The anti-apartheid hero was also praised in Hollywood by the star of "Mandela: Long Walk to Freedom" - a just-released movie whose fortunes could ironically be boosted by the tragic news, according to Tinseltown experts.
"Today the world lost one of the true giants of the past century," said Freeman after Mandela died at the age of 95, triggering outpourings of grief and tributes around the world.
"Nelson Mandela was a man of incomparable honor, unconquerable strength, and unyielding resolve--a saint to many, a hero to all who treasure liberty, freedom and the dignity of humankind," he added.
Freeman - who has also played God and the president of the United States - was chosen by Mandela at a press conference in 1994, when the then president was asked who should play him in a big screen version of his autobiography "Long Walk to Freedom."
Ironically, the actor did not end up playing in that movie. But in "Invictus," he played Mandela in his first term as South African president, trying to unite his apartheid-torn country behind the national team in the 1995 Rugby World Cup.
Idris Elba, praised for his title role in "Mandela: Long Walk to Freedom," said: "What an honor it was to step into the shoes of Nelson Mandela and portray a man who defied odds, broke down barriers, and championed human rights before the eyes of the world.
"I am stunned at this very moment, in mourning with the rest of the world and Madiba's family. We have lost one of the greatest human beings to have walked this earth, I only feel honored to be associated with him. He is in a better place now," he added.
The timing of the movie's release - it opened on November 29 in the United States - will likely boost audiences. It is due out in a string of European countries in the coming months, but that could change after Mandela's death.
Industry expert Jeff Bock of box office tracker Exhibitor Relations told AFP that for the film's distributors, news of Mandela's death was "as timely as it gets."
"Mandela: Long Walk to Freedom," has had mixed reviews, but there has been strong praise for Elba's title turn, which some say could earn him an Oscar nomination.
"I think Idris could secure a nomination," said Bock, while cautioning that "this year more than ever, the competition is pretty fierce. Plus, reviews have been pretty middle-of-the-road, so it's doubtful the film will receive more than acting accolades."
Coincidentally, the film had a red-carpet premiere in London on Thursday, attended by Britain's Prince William, who called Mandela's death "extremely sad and tragic" - after learning the news during the screening.

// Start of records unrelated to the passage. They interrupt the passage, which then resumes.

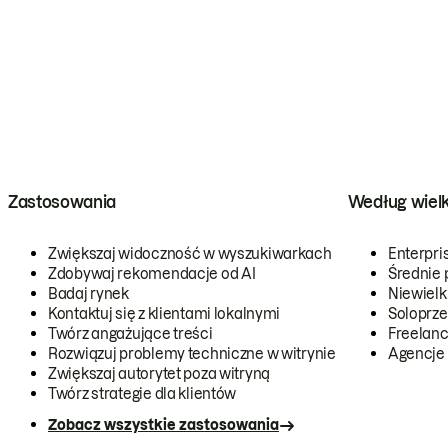
Zastosowania
Według wiel
Zwiększaj widoczność w wyszukiwarkach
Enterpri
Zdobywaj rekomendacje od AI
Średnie 
Badaj rynek
Niewielk
Kontaktuj się z klientami lokalnymi
Soloprze
Twórz angażujące treści
Freelanc
Rozwiązuj problemy techniczne w witrynie
Agencje
Zwiększaj autorytet poza witryną
Twórz strategie dla klientów
Zobacz wszystkie zastosowania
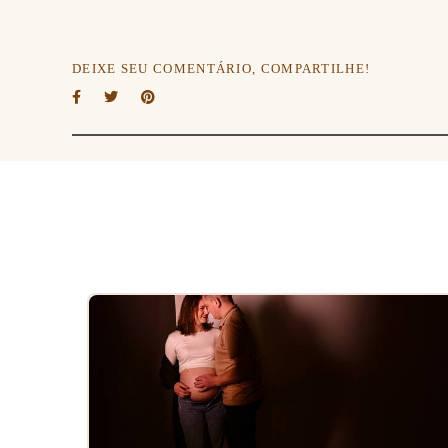
DEIXE SEU COMENTÁRIO, COMPARTILHE!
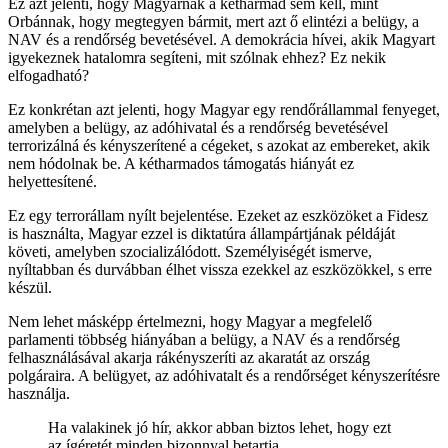
Ez azt jelenti, hogy Magyarnak a kétharmad sem kell, mint
Orbánnak, hogy megtegyen bármit, mert azt ő elintézi a belügy, a
NAV és a rendőrség bevetésével. A demokrácia hívei, akik Magyart
igyekeznek hatalomra segíteni, mit szólnak ehhez? Ez nekik
elfogadható?
Ez konkrétan azt jelenti, hogy Magyar egy rendőrállammal fenyeget,
amelyben a belügy, az adóhivatal és a rendőrség bevetésével
terrorizálná és kényszerítené a cégeket, s azokat az embereket, akik
nem hódolnak be. A kétharmados támogatás hiányát ez
helyettesítené.
Ez egy terrorállam nyílt bejelentése. Ezeket az eszközöket a Fidesz
is használta, Magyar ezzel is diktatúra állampártjának példáját
követi, amelyben szocializálódott. Személyiségét ismerve,
nyíltabban és durvábban élhet vissza ezekkel az eszközökkel, s erre
készül.
Nem lehet másképp értelmezni, hogy Magyar a megfelelő
parlamenti többség hiányában a belügy, a NAV és a rendőrség
felhasználásával akarja rákényszeríti az akaratát az ország
polgáraira. A belügyet, az adóhivatalt és a rendőrséget kényszerítésre
használja.
Ha valakinek jó hír, akkor abban biztos lehet, hogy ezt
az ígéretét minden bizonnyal betartja.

Mandela's daughter Zindzi said on her way into the cinema in London's Leicester Square that her father was "fine" but "frail", and that she was "hoping to see more of him."
Freeman said Mandela's passing should be seen not only in terms of looking at the past, but looking to the future.
"As we remember his triumphs, let us, in his memory, not just reflect on how far we've come, but on how far we have to go. Madiba may no longer be with us, but his journey continues on with me and with all of us," he said.